Für „Beagle-2“ fehlte von Anfang an das Geld. Es wurde eher schlecht als recht in Großbritannien zusammengekratzt. Essenzielle Teile wie ein Schutzschild für den Eintritt in die Marsatmosphäre oder Fallschirme und Airbags konnten daher nur in vereinfachter Form gebaut werden, mussten nach fehlerhaftem Entwurf binnen Wochen neu konzipiert werden oder wurden schlicht nicht getestet. Ein hohes Risiko für das lediglich sechsminütige Landemanöver, bei dem alle Systeme auf die Sekunde genau funktionieren und zudem noch die Wetterbedingungen mitspielen mussten.

Statt mit Finanz-, Planungs- und Testsicherheit ging die ESA mit „Beagle-2“-Schnickschnack hausieren: mit dem Empfangssignal nach einer erfolgreichen Landung zum Beispiel – ein paar von der Popgruppe Blur komponierte Klingelingtakte. Zeitweise war sogar der Rennwagenhersteller Ferrari als Sponsor von „Beagle-2“ im Gespräch, der seine rote Farbe gern zum Roten Planeten geschickt hätte.
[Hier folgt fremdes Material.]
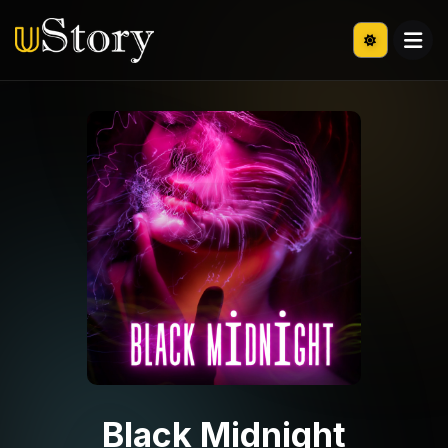
Black Midnight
So seltsam die Vorgeschichte des europäischen Marslandegerätes verlief, so ärgerlich und bedauernswert ist sein wahrscheinlicher Verlust. Nicht weniger, aber auch nicht mehr. „Beagle-2“ hat knapp ein Fünftel der gesamten Missionskosten von 330 Millionen Euro gekostet. Auf ein Fünftel beziffern auch Wissenschaftler seinen Anteil an den gesamten wissenschaftlichen Experimenten der Mission. Das autoreifengroße, bewegungsunfähige Gerät hätte Bodenproben nehmen und analysieren, die Bestandteile der Atmosphäre bestimmen und eben: schöne Aufnahmen vom Landeort machen sollen. Ein direktes biologisches Experiment war nicht vorgesehen – für mikrobiologisches Leben hätte „Beagle-2“ allenfalls Indizien finden können.
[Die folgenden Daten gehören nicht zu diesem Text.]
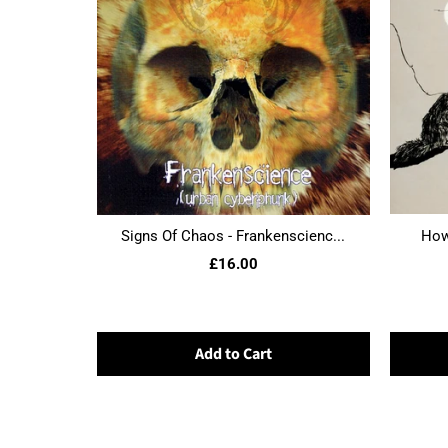
Signs Of Chaos - Frankenscienc...
Howl
£16.00
Add to Cart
Für Wissenschaftler weitaus Gewinn bringender werden die Daten sein, die der Mars Express aus seiner Umlaufbahn an die Erde funken wird. Darunter: die Aufnahmen der Marsoberfläche in bisher unerreichter Auflösung, die Struktur seiner äußeren Kruste bis in fünf Kilometer Tiefe und die Zusammensetzung seiner Atmosphäre.

Für die nächsten Marsmissionen werden Fotos womöglich schon nicht mehr reichen. Vielleicht werden die Raumfahrtagenturen wieder Mikrofone mitnehmen, nachdem dies 1999 beim abgestürzten Polar-Lander der Nasa nicht geklappt hat. Es wäre interessant zu wissen, ob die Sandstürme auf dem Mars schrill zischen oder blechern toben. Vielleicht könnte man einen Rundflug über das Grabensystem Valles marineris buchen. Oder einen interaktiven Aufstieg zum Olympus Mons, dem größten Vulkan des Sonnensystems.